# Records shown:

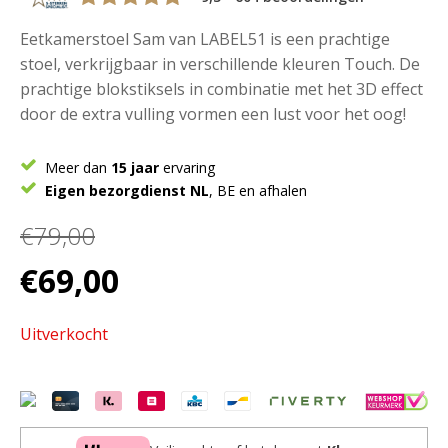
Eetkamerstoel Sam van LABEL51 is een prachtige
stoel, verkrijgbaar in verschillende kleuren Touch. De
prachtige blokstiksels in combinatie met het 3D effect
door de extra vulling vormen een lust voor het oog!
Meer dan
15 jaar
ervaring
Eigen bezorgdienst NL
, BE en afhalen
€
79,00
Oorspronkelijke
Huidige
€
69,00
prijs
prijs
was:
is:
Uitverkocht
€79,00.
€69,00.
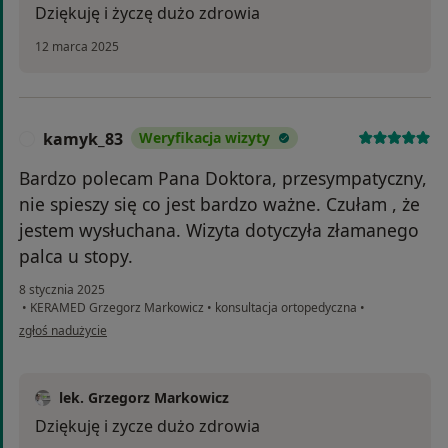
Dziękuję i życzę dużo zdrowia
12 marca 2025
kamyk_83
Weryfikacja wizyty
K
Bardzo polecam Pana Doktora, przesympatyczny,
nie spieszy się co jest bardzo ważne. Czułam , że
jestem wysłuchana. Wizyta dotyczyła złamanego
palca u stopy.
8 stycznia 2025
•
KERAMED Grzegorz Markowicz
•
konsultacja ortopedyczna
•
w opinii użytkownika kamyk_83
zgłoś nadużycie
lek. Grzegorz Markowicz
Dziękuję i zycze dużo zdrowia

---

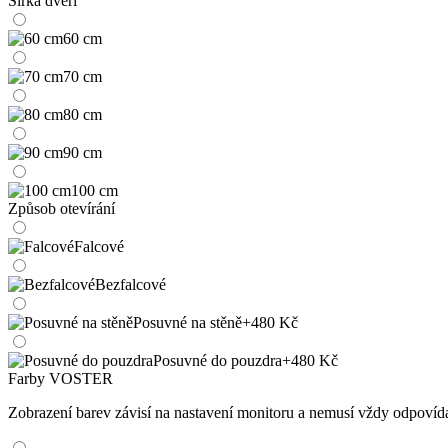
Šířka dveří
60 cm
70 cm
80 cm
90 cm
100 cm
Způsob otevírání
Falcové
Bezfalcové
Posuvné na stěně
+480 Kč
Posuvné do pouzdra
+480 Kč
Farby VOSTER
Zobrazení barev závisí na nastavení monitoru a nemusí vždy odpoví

# Exercise prompt:
From the records above, copy only the lines running from the line holding "stoel, verkrijgbaar in" through the line holding "Dziękuję i zycze dużo zdrowia", with no pictures.

# Result below:
stoel, verkrijgbaar in verschillende kleuren Touch. De
prachtige blokstiksels in combinatie met het 3D effect
door de extra vulling vormen een lust voor het oog!
Meer dan
15 jaar
ervaring
Eigen bezorgdienst NL
, BE en afhalen
€
79,00
Oorspronkelijke
Huidige
€
69,00
prijs
prijs
was:
is:
Uitverkocht
€79,00.
€69,00.
Dziękuję i życzę dużo zdrowia
12 marca 2025
kamyk_83
Weryfikacja wizyty
K
Bardzo polecam Pana Doktora, przesympatyczny,
nie spieszy się co jest bardzo ważne. Czułam , że
jestem wysłuchana. Wizyta dotyczyła złamanego
palca u stopy.
8 stycznia 2025
•
KERAMED Grzegorz Markowicz
•
konsultacja ortopedyczna
•
w opinii użytkownika kamyk_83
zgłoś nadużycie
lek. Grzegorz Markowicz
Dziękuję i zycze dużo zdrowia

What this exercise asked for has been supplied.